An interesting equipment trend is the race to make bigger, more efficient, MOCVD tools for nitride LEDs. Veeco has introduced the first production cluster tool for LEDs, while Aixtron recently announced a new record for wafer capacity (16 100mm wafers) for its Circus platform. Other approaches to reduce manufacturing cost, such as inline yield management and thin substrate handling during laser lift-off, are also being adopted.
Execs speak: Evolving adoption, favorite innovations
Wednesday afternoon’s Executive Summit, moderated by SEMI’s semiconductor business president Jonathan Davis, provided some interesting perspectives from top-level management.
Several panelists commented on evolving patterns of electronics consumption. Steve Newberry, president and CEO of Lam Research, noted that portable electronics are quickly becoming a necessity and not a luxury; Rick Wallace, his counterpart at KLA-Tencor, said he is bullish about the middle class using much more of its disposable income on electronics, and also about some 2 billion new customers who will want smart phones, music players, and other portable devices. Terry Brewer, founder and president of Brewer Scientific, commented on the importance of better user interfaces in this evolution, with Apple’s growth and success being testimony to this. (Davis had earlier pointed out that Apple recently became the largest IC buyer in the world, to the tune of $17.5 billion annually.)
When the topic turned to favorite innovations of the past year, Doug Neugold, chairman, CEO and president of ATMI, said he is getting a kick out of redeploying technology (such as material selectivity solutions for advanced ICs) towards handling electronic waste issues, like selective removal and recovery of metals from waste PC boards. Williams cited the use of laser-enhanced plasma in EUV illumination sources to create brightness five to ten times that of the sun.
Solar pricing, installation bottleneck, utility-scale concerns
Speaking of solar matters, there’s been at lot of talk on the show floor about plunging prices on solar modules, with reports of $1.20 to $1.30/watt or even less becoming common.
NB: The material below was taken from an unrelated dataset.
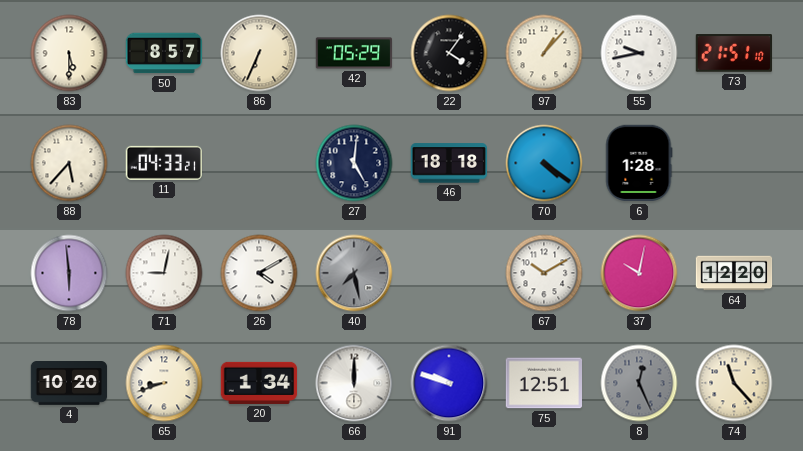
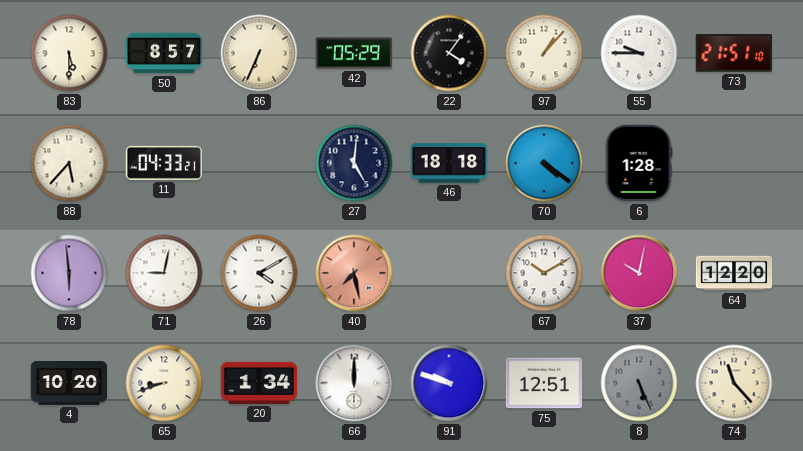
55: 9:43 -> 9:45
40 dial: grey -> salmon
8: 12:26 -> 5:26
While lower prices are in general a good thing, these levels (driven by a combination of declining demand in Europe due to fewer subsidies and a surge in manufacturing) are making life miserable for some in the startup community who had been planning on higher revenues.
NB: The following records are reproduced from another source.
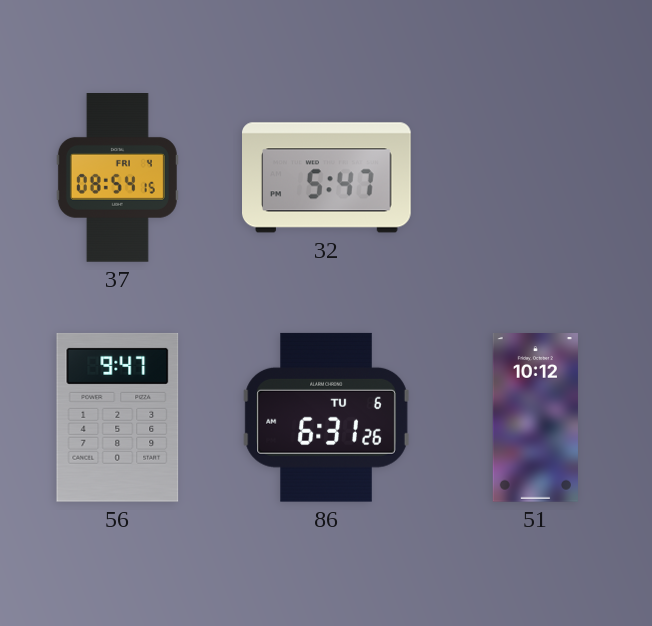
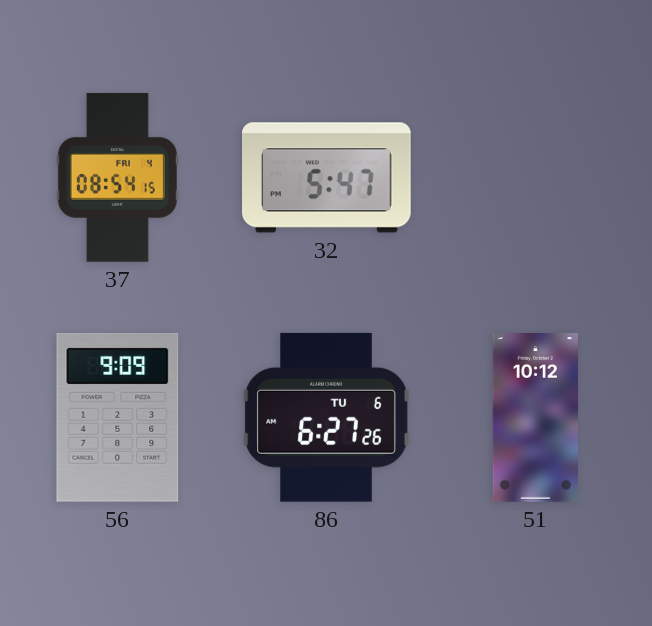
56: 9:47 -> 9:09
86: 6:31 -> 6:27
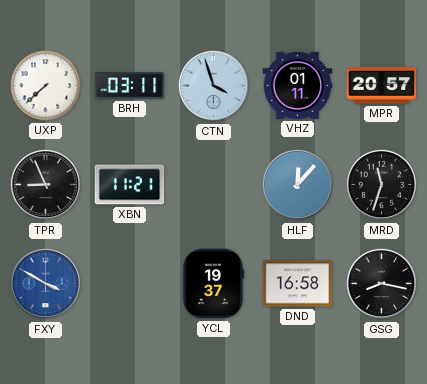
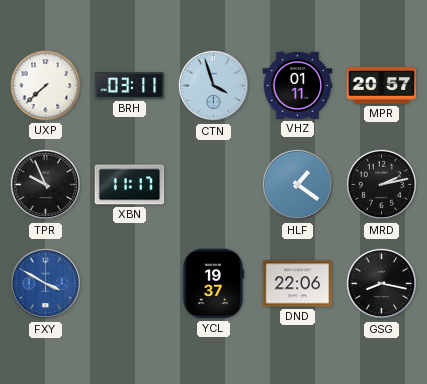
TPR: 8:56 -> 9:56
XBN: 11:21 -> 11:17
HLF: 12:07 -> 1:21
MRD: 11:33 -> 2:13
DND: 16:58 -> 22:06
Some are speculating that solar prices could become an international trade issue, with concerns that the large number of new producers in China may be dumping products below cost.
Another interesting aspect is that installation has become a bottleneck in the residential and commercial sectors; potential US demand at these lower prices cannot be fully realized given a general shortage of "boots-on-the-ground" experienced marketing and sales personnel generating an order pipeline. In part because of this, installers have not had to lower their prices despite lower module costs, so margins have improved. We talked to one Southern California installer who noted that a few months ago, he couldn’t get his calls returned when he wanted to buy panels; today, panel suppliers are calling him.
Utility-scale installations are a another challenge, however; financing and permitting remain huge issues, and the returns are still not broadly compelling at all-in costs of $3/watt or more when financial costs are included. Bankability is a much greater issue in this end of the market, while efficiency is top-of-mind in residential and commercial.
It will be interesting to see how the solar industry matures and if it evolves in a similar manner to what we have seen in semiconductors.
Overall, it has been another great year for the SEMICON/Intersolar shows!